▸ **TASK BRIEF**:
Your task is to find every line of the data that holds the string "napake" and copy it.

▸ **Collected data**:
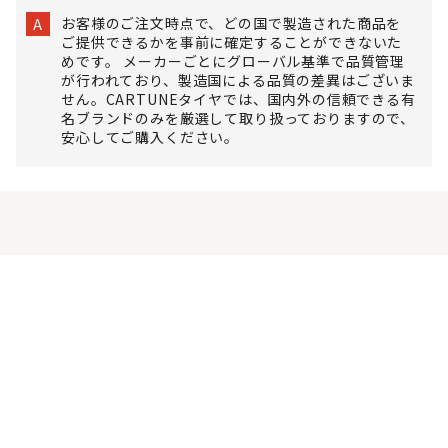
お客様のご注文時点で、どの国で製造された商品を
A
ご提供できるかを事前に確定することができないた
めです。 メーカーごとにグローバル基準で品質管理
が行われており、製造国による品質の差異はございま
せん。CARTUNEタイヤでは、国内外の信頼できる有
名ブランドのみを厳選して取り扱っておりますので、
安心してご購入ください。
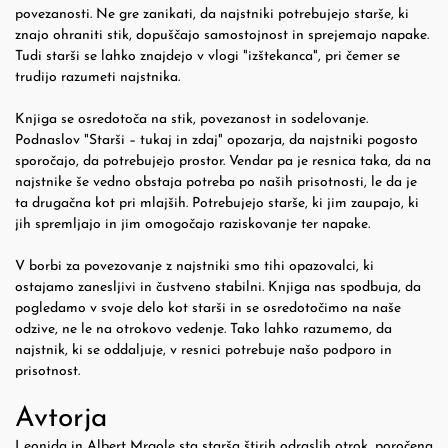
povezanosti. Ne gre zanikati, da najstniki potrebujejo starše, ki
znajo ohraniti stik, dopuščajo samostojnost in sprejemajo napake.
Tudi starši se lahko znajdejo v vlogi "izštekanca", pri čemer se
trudijo razumeti najstnika.
Knjiga se osredotoča na stik, povezanost in sodelovanje.
Podnaslov "Starši – tukaj in zdaj" opozarja, da najstniki pogosto
sporočajo, da potrebujejo prostor. Vendar pa je resnica taka, da na
najstnike še vedno obstaja potreba po naših prisotnosti, le da je
ta drugačna kot pri mlajših. Potrebujejo starše, ki jim zaupajo, ki
jih spremljajo in jim omogočajo raziskovanje ter napake.
V borbi za povezovanje z najstniki smo tihi opazovalci, ki
ostajamo zanesljivi in čustveno stabilni. Knjiga nas spodbuja, da
pogledamo v svoje delo kot starši in se osredotočimo na naše
odzive, ne le na otrokovo vedenje. Tako lahko razumemo, da
najstnik, ki se oddaljuje, v resnici potrebuje našo podporo in
prisotnost.
Avtorja
Leonida in Albert Mrgole sta starša štirih odraslih otrok, poročena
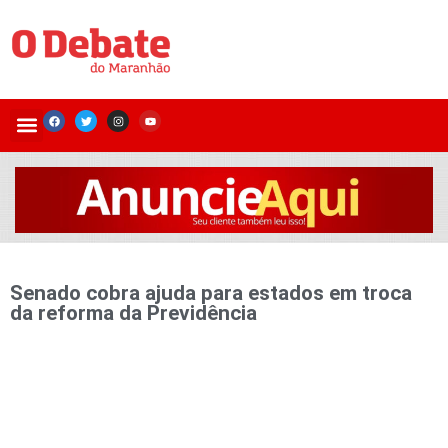
Senado cobra ajuda para estados em troca
da reforma da Previdência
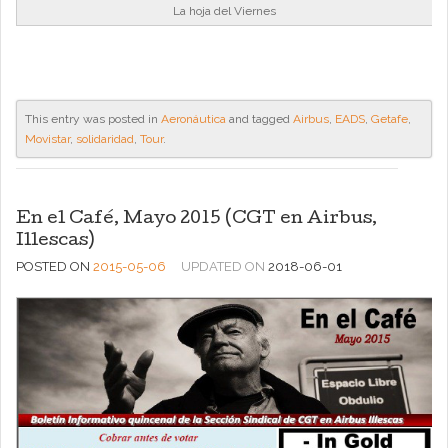
La hoja del Viernes
This entry was posted in
Aeronáutica
and tagged
Airbus
,
EADS
,
Getafe
,
Movistar
,
solidaridad
,
Tour
.
En el Café, Mayo 2015 (CGT en Airbus,
Illescas)
POSTED ON
2015-05-06
UPDATED ON
2018-06-01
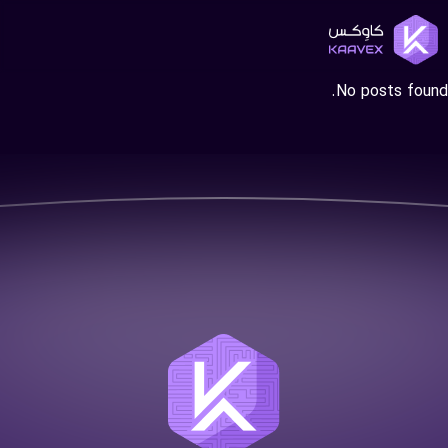
No posts found.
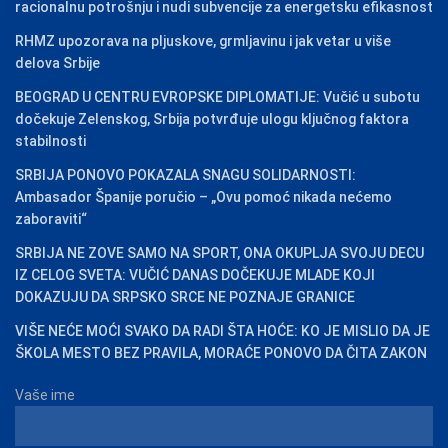
racionalnu potrošnju i nudi subvencije za energetsku efikasnost
RHMZ upozorava na pljuskove, grmljavinu i jak vetar u više
delova Srbije
BEOGRAD U CENTRU EVROPSKE DIPLOMATIJE: Vučić u subotu
dočekuje Zelenskog, Srbija potvrđuje ulogu ključnog faktora
stabilnosti
SRBIJA PONOVO POKAZALA SNAGU SOLIDARNOSTI:
Ambasador Španije poručio – „Ovu pomoć nikada nećemo
zaboraviti“
SRBIJA NE ZOVE SAMO NA SPORT, ONA OKUPLJA SVOJU DECU
IZ CELOG SVETA: VUČIĆ DANAS DOČEKUJE MLADE KOJI
DOKAZUJU DA SRPSKO SRCE NE POZNAJE GRANICE
VIŠE NEĆE MOĆI SVAKO DA RADI ŠTA HOĆE: KO JE MISLIO DA JE
ŠKOLA MESTO BEZ PRAVILA, MORAĆE PONOVO DA ČITA ZAKON
Vaše ime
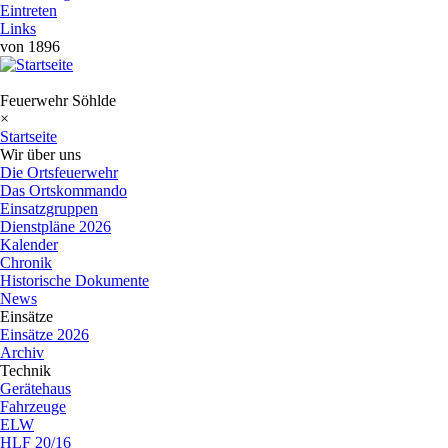
Eintreten
Links
von 1896
Feuerwehr Söhlde
×
Startseite
Wir über uns
Die Ortsfeuerwehr
Das Ortskommando
Einsatzgruppen
Dienstpläne 2026
Kalender
Chronik
Historische Dokumente
News
Einsätze
Einsätze 2026
Archiv
Technik
Gerätehaus
Fahrzeuge
ELW
HLF 20/16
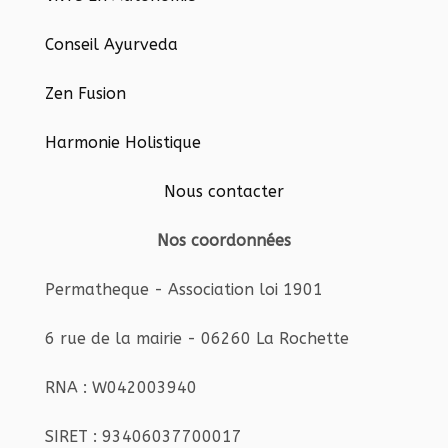
Conseil Ayurveda
Zen Fusion
Harmonie Holistique
Nous contacter
Nos coordonnées
Permatheque - Association loi 1901
6 rue de la mairie - 06260 La Rochette
RNA : W042003940
SIRET : 93406037700017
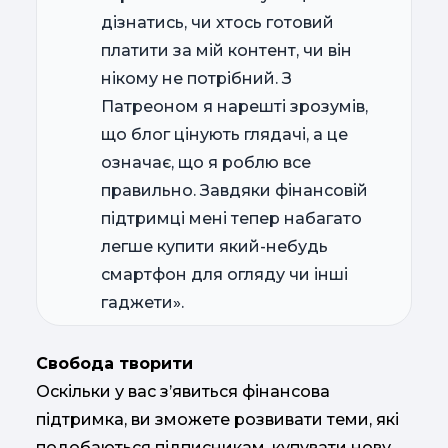
дізнатись, чи хтось готовий
платити за мій контент, чи він
нікому не потрібний. З
Патреоном я нарешті зрозумів,
що блог цінують глядачі, а це
означає, що я роблю все
правильно. Завдяки фінансовій
підтримці мені тепер набагато
легше купити який-небудь
смартфон для огляду чи інші
гаджети».
Свобода творити
Оскільки у вас з’явиться фінансова
підтримка, ви зможете розвивати теми, які
подобаються підписникам, купувати нову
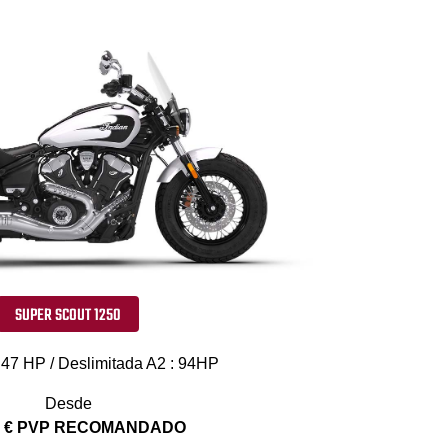
SUPER SCOUT 1250
 47 HP / Deslimitada A2 : 94HP
Desde
0 € PVP RECOMANDADO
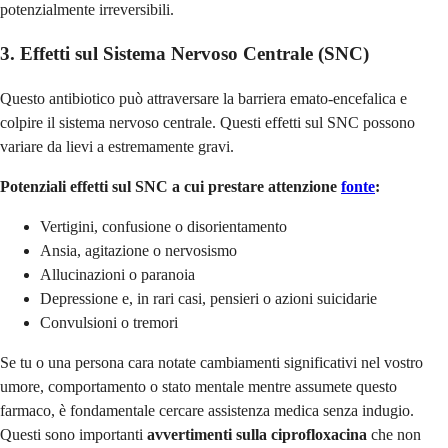
potenzialmente irreversibili.
3. Effetti sul Sistema Nervoso Centrale (SNC)
Questo antibiotico può attraversare la barriera emato-encefalica e
colpire il sistema nervoso centrale. Questi effetti sul SNC possono
variare da lievi a estremamente gravi.
Potenziali effetti sul SNC a cui prestare attenzione
fonte
:
Vertigini, confusione o disorientamento
Ansia, agitazione o nervosismo
Allucinazioni o paranoia
Depressione e, in rari casi, pensieri o azioni suicidarie
Convulsioni o tremori
Se tu o una persona cara notate cambiamenti significativi nel vostro
umore, comportamento o stato mentale mentre assumete questo
farmaco, è fondamentale cercare assistenza medica senza indugio.
Questi sono importanti
avvertimenti sulla ciprofloxacina
che non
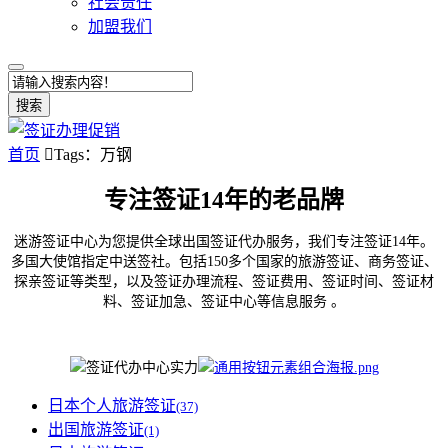
社会责任
加盟我们
搜索
首页

Tags：万钢
专注签证14年的老品牌
迷游签证中心为您提供全球出国签证代办服务，我们专注签证14年。
多国大使馆指定中送签社。包括150多个国家的旅游签证、商务签证、
探亲签证等类型，以及签证办理流程、签证费用、签证时间、签证材
料、签证加急、签证中心等信息服务 。
日本个人旅游签证
(37)
出国旅游签证
(1)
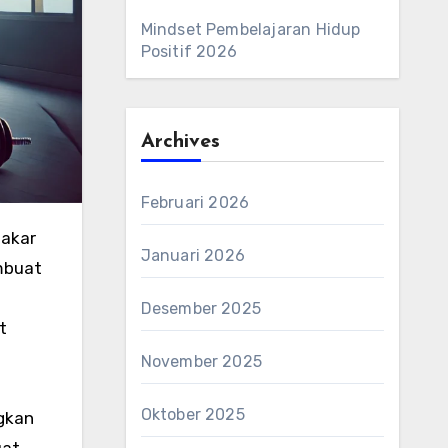
Mindset Pembelajaran Hidup
Positif 2026
Archives
Februari 2026
bakar
Januari 2026
mbuat
Desember 2025
t
November 2025
Oktober 2025
gkan
uat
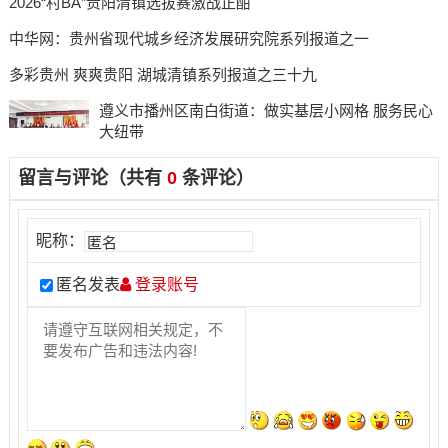
2026“村BA”贵阳清镇选拔赛激战正酣
中华网：贵州省现代城乡经济发展研究院系列报道
之一
多彩贵州 爽爽贵阳 湖城清镇系列报道之三十九
遵义市播州区南白街道：做实基层小网格 服务民心
大纽带
留言与评论（共有
0
条评论）
昵称：
匿名发表
登录账号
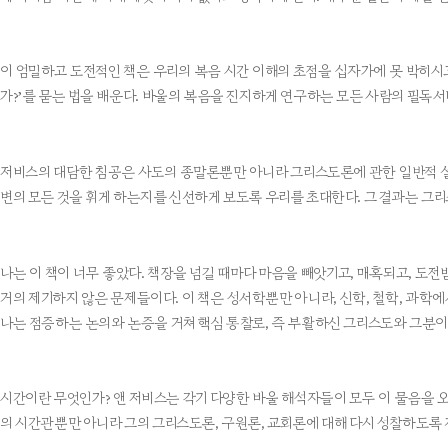
이 엄밀하고 도전적인 책은 우리의 복음 시간 이해의 초점을 십자가에 못 박히시고
가?’를 묻는 법을 배운다. 바울의 복음을 진지하게 연구하는 모든 사람의 필독서
저비스의 대담한 침공은 사도의 종말론뿐만 아니라 그리스도론에 관한 일반적 설
변의 모든 것을 휘게 하는지를 신선하게 보도록 우리를 초대한다. 그 결과는 그
나는 이 책이 너무 좋았다. 책장을 넘길 때마다 마음을 빼앗기고, 매혹되고, 도전
거의 제기하지 않은 문제들이다. 이 책은 성서학뿐만 아니라, 신학, 철학, 과학
나는 점증하는 논의와 논증을 거쳐 핵심 통찰로, 즉 부활하신 그리스도와 그분이
시간이란 무엇인가? 앤 저비스는 각기 다양한 바울 해석자들이 모두 이 물음을 오랫
의 시간관뿐만 아니라 그의 그리스도론, 구원론, 교회론에 대해 다시 성찰하도록 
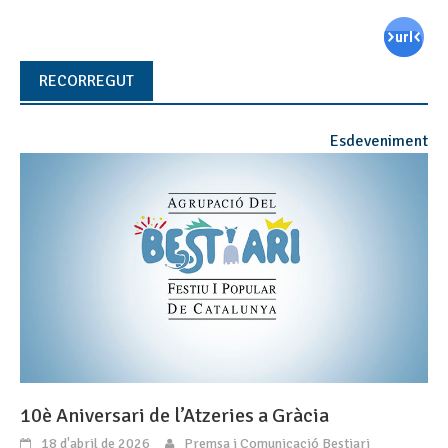
RECORREGUT
Esdeveniment
10è Aniversari de l’Atzeries a Gràcia
18 d'abril de 2026
Premsa i Comunicació Bestiari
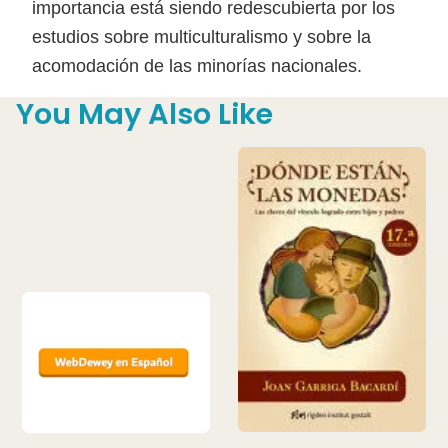
importancia está siendo redescubierta por los
estudios sobre multiculturalismo y sobre la
acomodación de las minorías nacionales.
You May Also Like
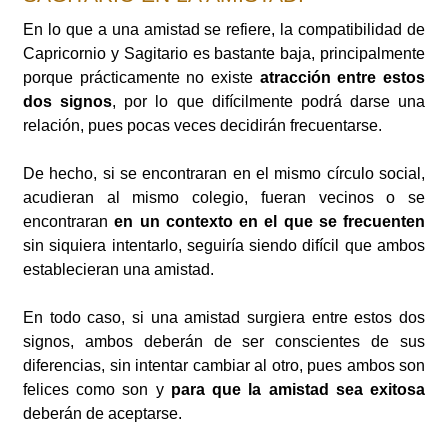
En lo que a una amistad se refiere, la compatibilidad de
Capricornio y Sagitario es bastante baja, principalmente
porque prácticamente no existe
atracción entre estos
dos signos
, por lo que difícilmente podrá darse una
relación, pues pocas veces decidirán frecuentarse.
De hecho, si se encontraran en el mismo círculo social,
acudieran al mismo colegio, fueran vecinos o se
encontraran
en un contexto en el que se frecuenten
sin siquiera intentarlo, seguiría siendo difícil que ambos
establecieran una amistad.
En todo caso, si una amistad surgiera entre estos dos
signos, ambos deberán de ser conscientes de sus
diferencias, sin intentar cambiar al otro, pues ambos son
felices como son y
para que la amistad sea exitosa
deberán de aceptarse.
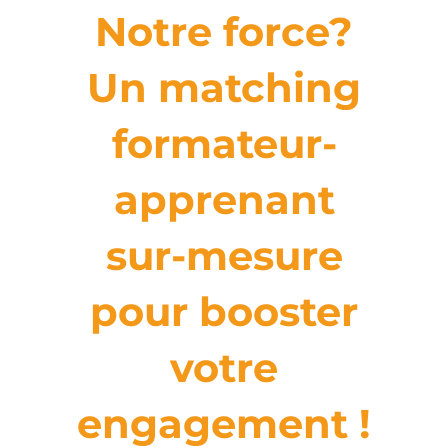
Notre force?
Un matching
formateur-
apprenant
sur-mesure
pour booster
votre
engagement !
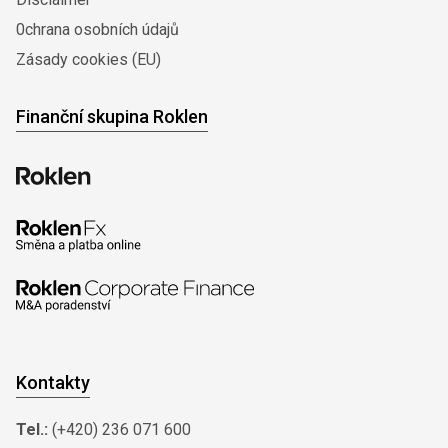
0chrana osobních údajů
Zásady cookies (EU)
Finanční skupina Roklen
Kontakty
Tel.:
(+420) 236 071 600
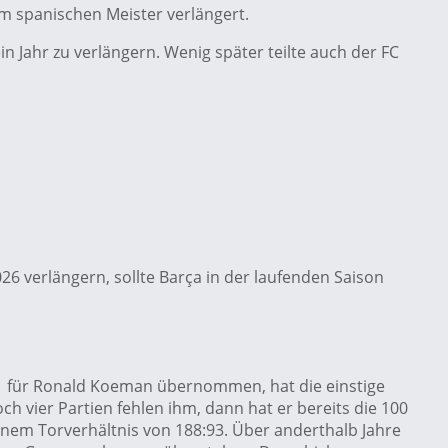
m spanischen Meister verlängert.
in Jahr zu verlängern. Wenig später teilte auch der FC
6 verlängern, sollte Barça in der laufenden Saison
11 für Ronald Koeman übernommen, hat die einstige
ch vier Partien fehlen ihm, dann hat er bereits die 100
einem Torverhältnis von 188:93. Über anderthalb Jahre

▸ **RESPONSE TO THIS TASK**:
znajo ohraniti stik, dopuščajo samostojnost in sprejemajo napake.
jih spremljajo in jim omogočajo raziskovanje ter napake.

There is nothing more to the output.